If you have read my previous posts or seen my photos on Instagram or Twitter (or on this site) you will know that my style in quite simple. My focus has always been on taste and simplicity in decoration rather than anything ornate. However, as my plan is to meet potential customers’ baking requirements, I have had to rethink what I can offer. I don’t think offering cupcakes with a simple swirl or a carrot cake/loaf with cream cheese frosting is going to cut it so I have decided to up my game when it comes to decorating cakes and bakes.
As part of my Diploma in Professional Patisserie, we did sugar craft for a couple of days, which I thoroughly enjoyed, but have not done since. We made sugar craft roses, leaves, ivy, honeysuckle and jasmine, if I recall correctly. With my renewed interest in developing my decorating skills, I decided to scour the Internet for suitable courses. Let’s just say that there are a lot of courses out there, the majority of which are too expensive, too long, not long enough, too far away or not the right subject matter. At this point, I want to develop my skills in two areas: sugar craft and buttercream. Despite many of the courses on the Internet not being what I was looking for, I came across the Rock Bakehouse and a 1 day course called Modern Sugar Flowers. The course met my brief. Being in London it was not too far away (as well as was an excellent opportunity to visit our eldest son, who has recently relocated to London from Glasgow); being a 1 day course it was long enough, but not too long and as I was the last person on the course, I even got the course at a slightly reduced rate.
So, on Friday, on what was supposed to be the hottest day of the year in London, I arrived slightly early to the course (we were told not to arrive more than 15 minutes early as they would be setting up) to be ‘greeted’ by a very unassuming, partially shuttered building, with the small sign in the window, identifying it as Rock Bakehouse. I can’t lie, I honestly felt that I had made a mistake booking onto the course as the first impression was definitely not a good one. With a quiet word in my own ear, I reminded myself not to judge a book by its cover and then went for a short walk around the block in search of a coffee and to while away a few minutes until 15 minutes before the course started.

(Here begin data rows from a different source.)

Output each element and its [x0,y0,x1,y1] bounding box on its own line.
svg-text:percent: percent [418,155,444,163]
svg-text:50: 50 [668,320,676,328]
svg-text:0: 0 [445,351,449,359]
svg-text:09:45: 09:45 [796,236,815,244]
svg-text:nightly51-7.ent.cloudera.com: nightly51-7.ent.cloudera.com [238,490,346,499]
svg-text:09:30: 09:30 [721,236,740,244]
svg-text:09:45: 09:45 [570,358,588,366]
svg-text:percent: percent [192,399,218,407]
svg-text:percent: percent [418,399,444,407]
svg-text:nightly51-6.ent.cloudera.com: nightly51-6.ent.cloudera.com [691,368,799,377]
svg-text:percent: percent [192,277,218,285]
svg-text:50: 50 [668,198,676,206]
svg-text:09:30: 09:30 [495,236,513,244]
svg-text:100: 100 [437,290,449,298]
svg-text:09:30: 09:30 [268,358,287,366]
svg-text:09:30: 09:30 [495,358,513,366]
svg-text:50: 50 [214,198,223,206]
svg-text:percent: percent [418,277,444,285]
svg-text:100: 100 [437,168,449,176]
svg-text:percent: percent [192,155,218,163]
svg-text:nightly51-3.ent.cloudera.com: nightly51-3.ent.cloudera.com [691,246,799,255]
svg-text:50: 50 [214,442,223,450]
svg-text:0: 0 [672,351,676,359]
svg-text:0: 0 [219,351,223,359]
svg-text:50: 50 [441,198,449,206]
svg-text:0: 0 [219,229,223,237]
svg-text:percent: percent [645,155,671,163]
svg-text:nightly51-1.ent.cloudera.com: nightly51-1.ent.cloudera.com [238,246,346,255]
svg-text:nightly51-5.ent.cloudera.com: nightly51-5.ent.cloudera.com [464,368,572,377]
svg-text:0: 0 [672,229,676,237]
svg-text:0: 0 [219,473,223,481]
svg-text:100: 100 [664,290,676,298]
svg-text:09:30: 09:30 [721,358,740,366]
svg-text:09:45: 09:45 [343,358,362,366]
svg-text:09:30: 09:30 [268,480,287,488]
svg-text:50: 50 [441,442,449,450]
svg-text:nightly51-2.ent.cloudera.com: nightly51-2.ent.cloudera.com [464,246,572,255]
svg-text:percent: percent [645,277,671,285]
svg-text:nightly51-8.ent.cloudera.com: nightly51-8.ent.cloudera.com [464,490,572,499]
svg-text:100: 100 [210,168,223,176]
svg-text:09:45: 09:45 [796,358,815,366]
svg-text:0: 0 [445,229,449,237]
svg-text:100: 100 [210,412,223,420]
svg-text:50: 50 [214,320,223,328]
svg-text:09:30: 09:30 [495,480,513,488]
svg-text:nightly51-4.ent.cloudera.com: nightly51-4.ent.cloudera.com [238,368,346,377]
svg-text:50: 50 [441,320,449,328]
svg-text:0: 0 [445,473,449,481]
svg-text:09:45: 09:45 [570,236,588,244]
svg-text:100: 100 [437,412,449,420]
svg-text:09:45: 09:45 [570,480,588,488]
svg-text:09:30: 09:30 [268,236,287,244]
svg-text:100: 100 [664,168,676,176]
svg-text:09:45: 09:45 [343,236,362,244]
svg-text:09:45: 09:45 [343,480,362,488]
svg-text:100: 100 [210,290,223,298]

Let’s just say that I was right to have a quiet word in my own ear, as once I got inside the rather unassuming building, I was met by a light and airy, well set up teaching room, all ready for a day of sugar flower making.
I could take you through 6 hours of tutoring step by step, but I am sure I would put you to sleep very quickly, so I will recap what we covered in a few points:
- wiring stamens
- inserting and gluing florist wire into petals and leaves
- colouring sugar paste
- cutting and shaping petals for roses, peonies and hydrangeas
- cutting and veining leaves
- enhancing sugar flowers with lustre dusts
- assembling sugar flowers
- arranging sugar flowers into a display safely and securely
- key equipment you need to make sugar flowers (I will post a list separately, not only to assist anyone who wants to get into sugar flower making, but also so that I have my own shopping list)
The result of my day’s work was a beautiful peony, a rose and rose bud, five hydrangea flowers and some leaves. Was the result of my toil a perfect display of sugar flowers? In a word, ‘no’. Was I pleased with the result? In three words, ‘in the main’. Am I glad I did it? Most definitely, ‘yes’. Did I set out what I set out to achieve? A vehement ‘yes’. And finally, would I recommend the course to others? A definite ‘yes’. Anyway, as always, you can judge for yourself by looking at the photograph which accompanies this post.
PS, I should mention that the tutor on the course was excellent. Highly skilled and very good at explaining what to do.